Why I’m running

My name is Alison Sweeney, and I am running for Bozeman City Commission because our city needs a culture change at the top. Instead of advocating for Bozeman residents’ interests, our city government has morphed into an institution that prioritizes the interests of developers and their investors, non- residents, and tourists, at the expense of those who actually live and work in Bozeman. For years our commission has ignored their stewardship responsibilities to our city, our valley, our natural resources, and the Greater Yellowstone region, in order to pursue a vision of Bozeman as a high-density big city with a valley population of 450,000 residents.

As a founder of the Better Bozeman Coalition, an activist when necessary, and a lifelong Bozeman resident, I have the knowledge and experience to help us make needed changes.
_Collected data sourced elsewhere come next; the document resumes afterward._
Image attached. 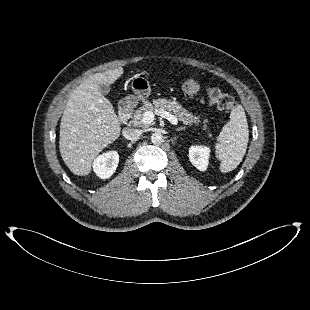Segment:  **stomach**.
<instances>
[{"instance_id": "1", "label": "stomach", "mask_w": 310, "mask_h": 310, "mask_svg": "<svg viewBox=\"0 0 310 310\" xmlns=\"http://www.w3.org/2000/svg\"><path fill=\"white\" fill-rule=\"evenodd\" d=\"M131 88L135 94V97L140 100L148 98L151 93L149 81L141 76H136L132 79Z\"/></svg>"}]
</instances>
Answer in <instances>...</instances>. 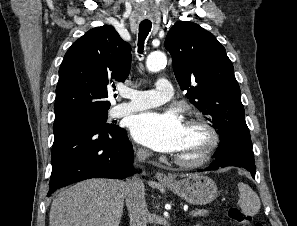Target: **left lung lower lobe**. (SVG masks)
<instances>
[{"label":"left lung lower lobe","mask_w":297,"mask_h":226,"mask_svg":"<svg viewBox=\"0 0 297 226\" xmlns=\"http://www.w3.org/2000/svg\"><path fill=\"white\" fill-rule=\"evenodd\" d=\"M215 161L206 169L201 171L216 170L228 166L243 167L248 170L255 179L256 166L254 154L252 151V142L248 141L243 144L224 143L216 150Z\"/></svg>","instance_id":"1"}]
</instances>
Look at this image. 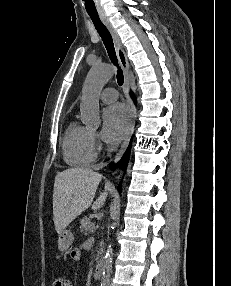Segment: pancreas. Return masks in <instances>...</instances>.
<instances>
[{
    "mask_svg": "<svg viewBox=\"0 0 231 286\" xmlns=\"http://www.w3.org/2000/svg\"><path fill=\"white\" fill-rule=\"evenodd\" d=\"M91 225H92V222H91V219L90 217H84L81 221H80V230L83 234H87L88 231H91ZM102 245V242L101 244ZM100 252H98V256H99Z\"/></svg>",
    "mask_w": 231,
    "mask_h": 286,
    "instance_id": "cf45deb5",
    "label": "pancreas"
}]
</instances>
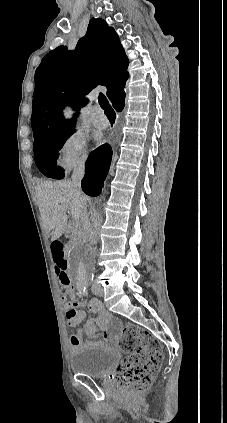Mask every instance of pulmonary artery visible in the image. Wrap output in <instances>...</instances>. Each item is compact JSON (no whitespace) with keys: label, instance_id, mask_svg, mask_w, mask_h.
<instances>
[{"label":"pulmonary artery","instance_id":"e3ab8cb5","mask_svg":"<svg viewBox=\"0 0 227 423\" xmlns=\"http://www.w3.org/2000/svg\"><path fill=\"white\" fill-rule=\"evenodd\" d=\"M92 124L98 129H106L109 125L108 119L100 107H93L89 113Z\"/></svg>","mask_w":227,"mask_h":423}]
</instances>
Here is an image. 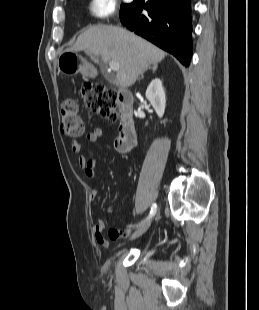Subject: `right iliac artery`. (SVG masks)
<instances>
[{"label": "right iliac artery", "instance_id": "82829eb1", "mask_svg": "<svg viewBox=\"0 0 259 310\" xmlns=\"http://www.w3.org/2000/svg\"><path fill=\"white\" fill-rule=\"evenodd\" d=\"M156 210H157L156 204H152L151 211H150L149 216L147 217L146 220L152 218V217L155 215ZM144 222H145V221H144ZM142 223H143V222H142ZM142 223H141V224H142Z\"/></svg>", "mask_w": 259, "mask_h": 310}]
</instances>
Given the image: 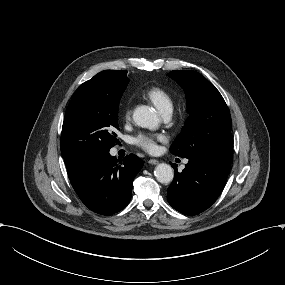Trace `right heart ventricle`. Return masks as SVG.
Returning <instances> with one entry per match:
<instances>
[{
    "instance_id": "obj_1",
    "label": "right heart ventricle",
    "mask_w": 285,
    "mask_h": 285,
    "mask_svg": "<svg viewBox=\"0 0 285 285\" xmlns=\"http://www.w3.org/2000/svg\"><path fill=\"white\" fill-rule=\"evenodd\" d=\"M144 96L153 102L160 111L171 109L172 97L170 92L160 85H150L144 90Z\"/></svg>"
}]
</instances>
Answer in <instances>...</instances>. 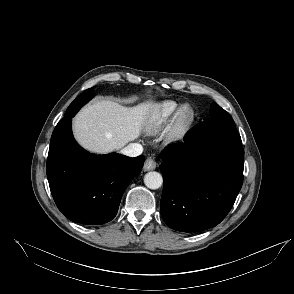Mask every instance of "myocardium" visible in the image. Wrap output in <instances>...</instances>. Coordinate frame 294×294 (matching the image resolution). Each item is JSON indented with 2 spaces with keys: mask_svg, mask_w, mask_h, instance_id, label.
<instances>
[{
  "mask_svg": "<svg viewBox=\"0 0 294 294\" xmlns=\"http://www.w3.org/2000/svg\"><path fill=\"white\" fill-rule=\"evenodd\" d=\"M195 119L194 109L185 104L176 112L165 134L168 144H176L184 139Z\"/></svg>",
  "mask_w": 294,
  "mask_h": 294,
  "instance_id": "f54148a6",
  "label": "myocardium"
}]
</instances>
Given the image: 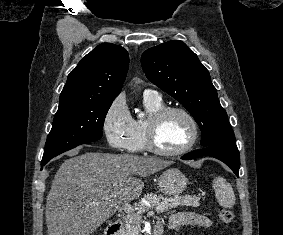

We must prioritize the needs and wishes of the residents who’ve given their lives to cultivating Bozeman as a beautiful place, full of community character, and a place others want to move to. We must begin calibrating development activities with things like long term water availability and the affordability needs of the city. Consultants can be valuable, but the direction we ultimately take needs to come from the residents, full stop.

At the Better Bozeman Coalition, we too, have brought in consultants like professor Patrick Condon of the University of British Columbia, and raised money to support a Strong Towns webinar tailored to Bozeman. We’ve researched and written reports. I supported these efforts because I thought we needed credentialed experts to tell our City Commission that the changes we wanted to see, have merit in the policy world. I now realize that strong factual information falls on deaf ears when it contradicts the vision for the future our current leadership pursues with an almost religious fervor. We need a new vision that puts stewardship and local citizens first.

I believe we can build more housing while respecting the folks who already live here by defining “infill” in a neighborhood friendly way. I believe the best way to honor the land is by acknowledging that we humans are not the only land users. That goes for water too. We can no longer afford to scrape our history and natural environment to replace it with sidewalk-to-sidewalk high rise development. Maintaining our community identity and our climate resilience going forward demands a different approach.

Too often I’ve watched highly engaged volunteers advocating for their home and quality of life treated with contempt by both staff and some commissioners. That’s why I’m running for election in November. We have a chance to seat a new majority. I want to be part of a City Commission that takes its direction from the people – where citizen input is acted upon instead of ignored. I would be honored to serve, and I’m asking for your support on election day.